Bu sorulara verilen otomatik cevap “çünkü çaresizler” oluyor. Fakat böyle davranarak erken seçimi daha “yapılmadan” çare haline dönüştürenin bizzat kendileri olduğunu fark edemiyorlar. Eğer sahiden iktidara yürüyorsanız, artık yönetemeyen bu iktidar gidiciyse, neden erken seçim sizin talebiniz değil? “Durum daha kötü olacak ve iktidar iyice hırpalanacak” deniyorsa, bunun memleket için bir hasarı yok mu? Bu “pusu” hali, seçmene güven vermeyi sakatlamaz mı? “Bunlar yine beceremeyecek, Erdoğan yolunu bulacak” diye düşünen iktidar ve muhalefet seçmeninden bir adım ileri gidemeden politika yapılabilir mi? Siyasi yorumcuların fahri danışmanlık, siyasetçilerin ise yorumculuk hevesi, biraz abartılı ve göze batar olmaya başlamadı mı?


Kemal Can Kimdir?

1964 yılında Düzce’de doğdu.
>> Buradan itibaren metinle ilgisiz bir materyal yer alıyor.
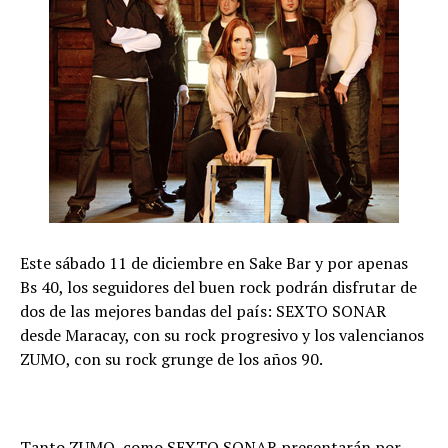
Este sábado 11 de diciembre en Sake Bar y por apenas
Bs 40, los seguidores del buen rock podrán disfrutar de
dos de las mejores bandas del país: SEXTO SONAR
desde Maracay, con su rock progresivo y los valencianos
ZUMO, con su rock grunge de los años 90.
Tanto ZUMO, como SEXTO SONAR presentarán por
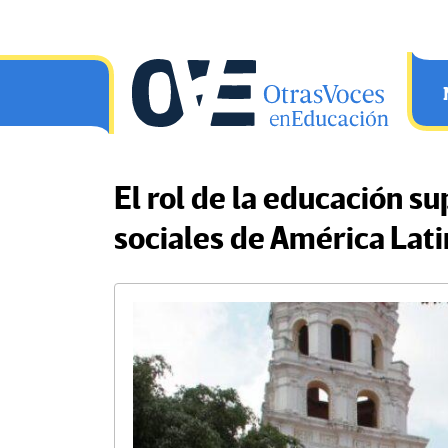
Saltar al contenido principal
OtrasVocesenEducacion.org
El rol de la educación su
sociales de América Lati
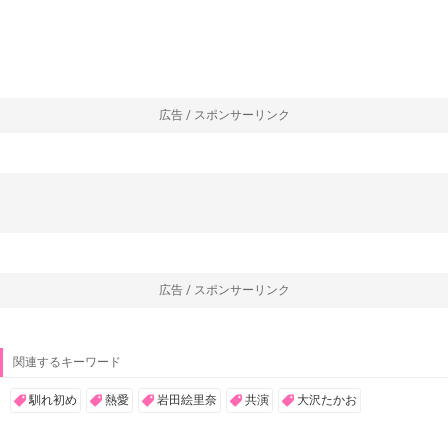
広告 / スポンサーリンク
広告 / スポンサーリンク
関連するキーワード
馴れ初め
熱愛
岩田絵里奈
共演
大沢たかお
Ankara Üniversitesi Siyasal Bilgiler Fakültesi’nden 1986’da mezun oldu. 1984’de Gençlik ve Toplum dergisinde yazdı. 1986-87’de Yeni Gündem dergisinde 1987-90 döneminde Nokta dergisinde, 1990 yılında Sabah gazetesinde gazetecilik yaptı. 1993’de EP (Ekonomi Politika) dergisinde 1994’de Ekonomist dergisinde çalıştı. Yine aynı yıl Express dergisini çıkartan ekipte yer aldı. 1997 – 1999 döneminde Milliyet gazetesine yazı dizileri hazırladı. 1998’de Yeni Yüzyıl gazetesinde, 1999 yılında Artı Haber dergisinde çalıştı. Birikim dergisinde yazıları yayınlandı. 1999 yılında CNNTÜRK’te çalışmaya başlayarak televizyon gazeteciliğine geçti. 2000 yılından itibaren çalışmaya başladığı NTV’de sırasıyla politika danışmanlığı, editörlük, haber koordinatörlüğü ve genel müdür yardımcılığı görevlerinde bulundu. 2013 yılından itibaren kapatılana kadar İMC TV yayın danışmanlığını yaptı. Yazdığı ve yazar ekibinde yer aldığı kitaplar: Devlet Ocak Dergah (İletişim Yayınları 1991), Türkiye’de Sivil Toplum ve Milliyetçilik (İletişim Yayınları 2001), Türkiye Savaşın Neresinde (Metis Yayınları 2001), Homopolitikus Lider Biyografilerindeki Türkiye (Aykırı Yayınları 2001), Devlet ve Kuzgun (İletişim Yayınları 2004), Yoksulluk Halleri (İletişim Yayınları 2007).